Work to complete = Recreate the entire listing that appears below, exactly.

Source material =
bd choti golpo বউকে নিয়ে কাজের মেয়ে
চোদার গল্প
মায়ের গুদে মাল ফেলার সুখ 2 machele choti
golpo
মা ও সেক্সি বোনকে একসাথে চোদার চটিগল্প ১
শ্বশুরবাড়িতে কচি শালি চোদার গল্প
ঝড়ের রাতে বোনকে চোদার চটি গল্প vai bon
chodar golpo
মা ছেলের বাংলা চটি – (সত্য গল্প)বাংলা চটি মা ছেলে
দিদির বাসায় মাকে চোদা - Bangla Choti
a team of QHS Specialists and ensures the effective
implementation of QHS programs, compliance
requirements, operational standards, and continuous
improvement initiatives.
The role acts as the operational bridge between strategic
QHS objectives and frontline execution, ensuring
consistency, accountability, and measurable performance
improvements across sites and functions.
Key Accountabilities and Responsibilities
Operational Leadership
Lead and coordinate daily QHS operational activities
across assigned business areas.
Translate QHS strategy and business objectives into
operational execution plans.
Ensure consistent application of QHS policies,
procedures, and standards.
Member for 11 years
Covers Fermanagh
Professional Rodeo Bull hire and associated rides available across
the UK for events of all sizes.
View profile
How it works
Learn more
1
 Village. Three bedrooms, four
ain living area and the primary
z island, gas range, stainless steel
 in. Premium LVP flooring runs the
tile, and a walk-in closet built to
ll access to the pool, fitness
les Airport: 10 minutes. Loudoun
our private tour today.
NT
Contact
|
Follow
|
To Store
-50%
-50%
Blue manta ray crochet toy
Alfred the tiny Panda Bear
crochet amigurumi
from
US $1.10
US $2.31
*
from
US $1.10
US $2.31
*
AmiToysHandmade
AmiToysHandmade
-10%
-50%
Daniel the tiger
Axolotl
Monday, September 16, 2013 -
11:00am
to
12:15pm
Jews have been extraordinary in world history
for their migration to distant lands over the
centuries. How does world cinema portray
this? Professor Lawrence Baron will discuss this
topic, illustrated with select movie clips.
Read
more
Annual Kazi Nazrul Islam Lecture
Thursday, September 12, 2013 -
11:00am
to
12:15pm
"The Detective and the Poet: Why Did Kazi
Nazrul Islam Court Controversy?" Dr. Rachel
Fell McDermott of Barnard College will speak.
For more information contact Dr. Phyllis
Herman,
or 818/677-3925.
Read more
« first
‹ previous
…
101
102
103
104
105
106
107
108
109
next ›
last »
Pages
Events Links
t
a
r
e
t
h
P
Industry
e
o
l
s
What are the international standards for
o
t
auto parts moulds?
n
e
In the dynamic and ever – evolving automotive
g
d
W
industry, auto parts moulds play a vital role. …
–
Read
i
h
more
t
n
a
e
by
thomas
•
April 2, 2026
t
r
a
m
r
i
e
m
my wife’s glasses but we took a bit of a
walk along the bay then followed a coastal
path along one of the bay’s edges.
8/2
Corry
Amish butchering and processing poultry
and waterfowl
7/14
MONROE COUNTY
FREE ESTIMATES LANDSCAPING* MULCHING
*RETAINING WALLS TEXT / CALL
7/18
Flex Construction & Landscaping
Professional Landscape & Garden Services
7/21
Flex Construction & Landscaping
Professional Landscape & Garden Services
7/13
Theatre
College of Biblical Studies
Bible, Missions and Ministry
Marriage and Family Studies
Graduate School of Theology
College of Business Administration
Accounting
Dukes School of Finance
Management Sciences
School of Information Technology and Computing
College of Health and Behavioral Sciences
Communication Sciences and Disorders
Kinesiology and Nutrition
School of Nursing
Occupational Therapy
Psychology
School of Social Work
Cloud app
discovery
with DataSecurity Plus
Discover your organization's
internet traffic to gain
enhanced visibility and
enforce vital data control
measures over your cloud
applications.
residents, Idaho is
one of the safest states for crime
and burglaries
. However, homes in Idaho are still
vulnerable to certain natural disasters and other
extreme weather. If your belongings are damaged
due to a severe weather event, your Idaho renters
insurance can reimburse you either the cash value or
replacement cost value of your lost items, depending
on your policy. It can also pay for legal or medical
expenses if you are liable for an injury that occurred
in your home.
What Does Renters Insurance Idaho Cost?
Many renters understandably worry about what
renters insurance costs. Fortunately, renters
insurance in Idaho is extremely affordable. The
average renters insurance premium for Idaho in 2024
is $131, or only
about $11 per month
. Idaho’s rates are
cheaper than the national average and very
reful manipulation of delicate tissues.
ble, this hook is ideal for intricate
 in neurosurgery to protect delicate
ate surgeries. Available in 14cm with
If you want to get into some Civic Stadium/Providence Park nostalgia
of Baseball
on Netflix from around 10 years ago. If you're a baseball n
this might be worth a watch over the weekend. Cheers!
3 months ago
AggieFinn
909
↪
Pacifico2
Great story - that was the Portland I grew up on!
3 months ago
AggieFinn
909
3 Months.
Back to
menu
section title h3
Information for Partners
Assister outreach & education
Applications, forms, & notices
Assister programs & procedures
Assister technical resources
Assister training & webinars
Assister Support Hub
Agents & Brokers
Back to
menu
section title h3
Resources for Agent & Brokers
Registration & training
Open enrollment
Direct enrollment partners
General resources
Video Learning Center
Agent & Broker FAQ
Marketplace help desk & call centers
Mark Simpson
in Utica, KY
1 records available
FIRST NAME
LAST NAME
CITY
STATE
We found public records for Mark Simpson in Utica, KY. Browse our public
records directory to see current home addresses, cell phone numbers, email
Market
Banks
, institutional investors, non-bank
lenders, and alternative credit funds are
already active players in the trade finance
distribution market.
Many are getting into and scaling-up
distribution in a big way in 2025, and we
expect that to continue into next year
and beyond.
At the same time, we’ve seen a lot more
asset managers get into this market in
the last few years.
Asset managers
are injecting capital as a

Solution to this problem =
bd choti golpo বউকে নিয়ে কাজের মেয়ে
চোদার গল্প
মায়ের গুদে মাল ফেলার সুখ 2 machele choti
golpo
মা ও সেক্সি বোনকে একসাথে চোদার চটিগল্প ১
শ্বশুরবাড়িতে কচি শালি চোদার গল্প
ঝড়ের রাতে বোনকে চোদার চটি গল্প vai bon
chodar golpo
মা ছেলের বাংলা চটি – (সত্য গল্প)বাংলা চটি মা ছেলে
দিদির বাসায় মাকে চোদা - Bangla Choti
a team of QHS Specialists and ensures the effective
implementation of QHS programs, compliance
requirements, operational standards, and continuous
improvement initiatives.
The role acts as the operational bridge between strategic
QHS objectives and frontline execution, ensuring
consistency, accountability, and measurable performance
improvements across sites and functions.
Key Accountabilities and Responsibilities
Operational Leadership
Lead and coordinate daily QHS operational activities
across assigned business areas.
Translate QHS strategy and business objectives into
operational execution plans.
Ensure consistent application of QHS policies,
procedures, and standards.
Member for 11 years
Covers Fermanagh
Professional Rodeo Bull hire and associated rides available across
the UK for events of all sizes.
View profile
How it works
Learn more
1
 Village. Three bedrooms, four
ain living area and the primary
z island, gas range, stainless steel
 in. Premium LVP flooring runs the
tile, and a walk-in closet built to
ll access to the pool, fitness
les Airport: 10 minutes. Loudoun
our private tour today.
NT
Contact
|
Follow
|
To Store
-50%
-50%
Blue manta ray crochet toy
Alfred the tiny Panda Bear
crochet amigurumi
from
US $1.10
US $2.31
*
from
US $1.10
US $2.31
*
AmiToysHandmade
AmiToysHandmade
-10%
-50%
Daniel the tiger
Axolotl
Monday, September 16, 2013 -
11:00am
to
12:15pm
Jews have been extraordinary in world history
for their migration to distant lands over the
centuries. How does world cinema portray
this? Professor Lawrence Baron will discuss this
topic, illustrated with select movie clips.
Read
more
Annual Kazi Nazrul Islam Lecture
Thursday, September 12, 2013 -
11:00am
to
12:15pm
"The Detective and the Poet: Why Did Kazi
Nazrul Islam Court Controversy?" Dr. Rachel
Fell McDermott of Barnard College will speak.
For more information contact Dr. Phyllis
Herman,
or 818/677-3925.
Read more
« first
‹ previous
…
101
102
103
104
105
106
107
108
109
next ›
last »
Pages
Events Links
t
a
r
e
t
h
P
Industry
e
o
l
s
What are the international standards for
o
t
auto parts moulds?
n
e
In the dynamic and ever – evolving automotive
g
d
W
industry, auto parts moulds play a vital role. …
–
Read
i
h
more
t
n
a
e
by
thomas
•
April 2, 2026
t
r
a
m
r
i
e
m
my wife’s glasses but we took a bit of a
walk along the bay then followed a coastal
path along one of the bay’s edges.
8/2
Corry
Amish butchering and processing poultry
and waterfowl
7/14
MONROE COUNTY
FREE ESTIMATES LANDSCAPING* MULCHING
*RETAINING WALLS TEXT / CALL
7/18
Flex Construction & Landscaping
Professional Landscape & Garden Services
7/21
Flex Construction & Landscaping
Professional Landscape & Garden Services
7/13
Theatre
College of Biblical Studies
Bible, Missions and Ministry
Marriage and Family Studies
Graduate School of Theology
College of Business Administration
Accounting
Dukes School of Finance
Management Sciences
School of Information Technology and Computing
College of Health and Behavioral Sciences
Communication Sciences and Disorders
Kinesiology and Nutrition
School of Nursing
Occupational Therapy
Psychology
School of Social Work
Cloud app
discovery
with DataSecurity Plus
Discover your organization's
internet traffic to gain
enhanced visibility and
enforce vital data control
measures over your cloud
applications.
residents, Idaho is
one of the safest states for crime
and burglaries
. However, homes in Idaho are still
vulnerable to certain natural disasters and other
extreme weather. If your belongings are damaged
due to a severe weather event, your Idaho renters
insurance can reimburse you either the cash value or
replacement cost value of your lost items, depending
on your policy. It can also pay for legal or medical
expenses if you are liable for an injury that occurred
in your home.
What Does Renters Insurance Idaho Cost?
Many renters understandably worry about what
renters insurance costs. Fortunately, renters
insurance in Idaho is extremely affordable. The
average renters insurance premium for Idaho in 2024
is $131, or only
about $11 per month
. Idaho’s rates are
cheaper than the national average and very
reful manipulation of delicate tissues.
ble, this hook is ideal for intricate
 in neurosurgery to protect delicate
ate surgeries. Available in 14cm with
If you want to get into some Civic Stadium/Providence Park nostalgia
of Baseball
on Netflix from around 10 years ago. If you're a baseball n
this might be worth a watch over the weekend. Cheers!
3 months ago
AggieFinn
909
↪
Pacifico2
Great story - that was the Portland I grew up on!
3 months ago
AggieFinn
909
3 Months.
Back to
menu
section title h3
Information for Partners
Assister outreach & education
Applications, forms, & notices
Assister programs & procedures
Assister technical resources
Assister training & webinars
Assister Support Hub
Agents & Brokers
Back to
menu
section title h3
Resources for Agent & Brokers
Registration & training
Open enrollment
Direct enrollment partners
General resources
Video Learning Center
Agent & Broker FAQ
Marketplace help desk & call centers
Mark Simpson
in Utica, KY
1 records available
FIRST NAME
LAST NAME
CITY
STATE
We found public records for Mark Simpson in Utica, KY. Browse our public
records directory to see current home addresses, cell phone numbers, email
Market
Banks
, institutional investors, non-bank
lenders, and alternative credit funds are
already active players in the trade finance
distribution market.
Many are getting into and scaling-up
distribution in a big way in 2025, and we
expect that to continue into next year
and beyond.
At the same time, we’ve seen a lot more
asset managers get into this market in
the last few years.
Asset managers
are injecting capital as a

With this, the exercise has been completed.